[The House by the Church-Yard by J. Sheridan Le Fanu]@TWC D-Link bookThe House by the Church-Yard CHAPTER LXXV 4/8
I believe for a while he thought _you_ were he; and Dangerfield laughed his dry, hard chuckle. 'Where, Sir, do you suppose Charles Archer is now to be found ?' urged Mervyn. 'Why, what remains of him, in Florence,' answered Dangerfield. 'You speak, Sir, as if you thought him dead.' 'Think? I know he's dead.
I knew him but three weeks, and visited him in his sickness--was in his room half an hour before he died, and attended his funeral,' said Dangerfield. 'I implore of you, Sir, as you hope for mercy, don't trifle in this matter,' cried Mervyn, whose face was white, like that of a man about to swoon under an operation. 'Trifle! What d'ye mean, Sir ?' barked out Dangerfield, rabidly. 'I mean, Sir, _this_--I've information he's positively living, and can relieve my father's memory from the horrible imputation that rests upon it.

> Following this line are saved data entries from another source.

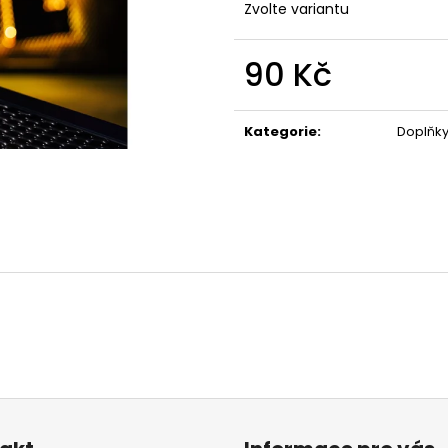
Zvolte variantu
90 Kč
Měrná
cena:
Kategorie
:
Doplňk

You know who I am!' 'Ay, Sir, Lord Castlemallard told me.' 'And my life I cheerfully devote to the task of seizing and tracing out the bloody clue of the labyrinth in which I'm lost.' 'Good--'tis a pious as well as a prudent resolve,' said Dangerfield, with a quiet sneer.
'And now, Sir, give me leave to say a word.
Your information that Charles Archer is living, is not worth the breath of the madman that spoke it, as I'll presently show you.